Dionysos was definitely widely known as “Liberator.” In Greek, one of his major epithets was Ἐλευθερεύς(Eleuthereús), which means “Liberator” or “Freer.” The Theater of Dionysos Eleuthereus at the base of the Athenian Akropolis is named for Dionysos in this aspect. Meanwhile, in Latin, Dionysos was known as “Liber,” which means “the Free One.” On the other hand, I am not currently aware of any place where Jesus is referred to as “the Liberator” anywhere in the Bible. If Jesus was known by this epithet in antiquity, it was certainly not one of his more common epithets.

Dionysos also has quite a few epithets that are most certainly not Christ-like. For instance, he was known as Χοιροψάλας (Choiropsálas), which means “the Pussy-Fucker.” χοῖρος literally means “pig,” but it was also used as a vulgar slang term for female genitalia, similar to our English word “pussy.” The second element of this epithet comes from the verb ψάλλω (psállō), meaning “to pluck.” In this case, it refers to a specific kind of “plucking.”

Dionysos also had the epithet Ἐνόρχης (Enórchēs), which literally means “He of the Testicles.” This title, of course, refers to Dionysos’s role as a god of fertility and possibly also his birth from Zeus’s testicles. Another one of Dionysos’s titles was Βρόμιος (Brómios), which literally means “Loud, Roaring One,” in reference to Dionysos’s role as a loud, boisterous deity. He was also known as Ἀκρατοφόρος (Akratophóros), which means “the Bearer of Unmixed Wine.” I could list more very un-Christian epithets of Dionysos all day, but I think you all probably get the picture.
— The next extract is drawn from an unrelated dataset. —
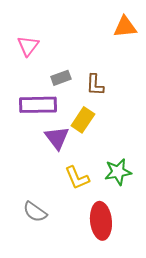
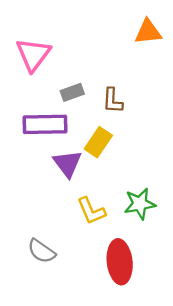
pink triangle: (28, 46) -> (33, 54), size x1.4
ABOVE: Photograph of the remains of two gigantic marble phalli from the entrance to the ruined temple of Dionysos at Delos. Several of Dionysos’s epithets, such as Χοιροψάλας and Ἐνόρχης, reference his role as a god of sexual fertility.

His blood “the wine of sacrifice”? Dionysian “eucharistic ritual”?

The memes I showed at the beginning of this article both make claims that Dionysos was worshipped through some kind of Eucharist in which his followers consumed wine. The memes claim that this wine was seen as Dionysos’s blood, poured out for the forgiveness of sins. The memes do not cite any sources for any of these claims, but, from reading around, I have managed to figure out that this idea probably originates from a widely-circulated mistranslation of a passage from the ancient Greek tragedy The Bacchae.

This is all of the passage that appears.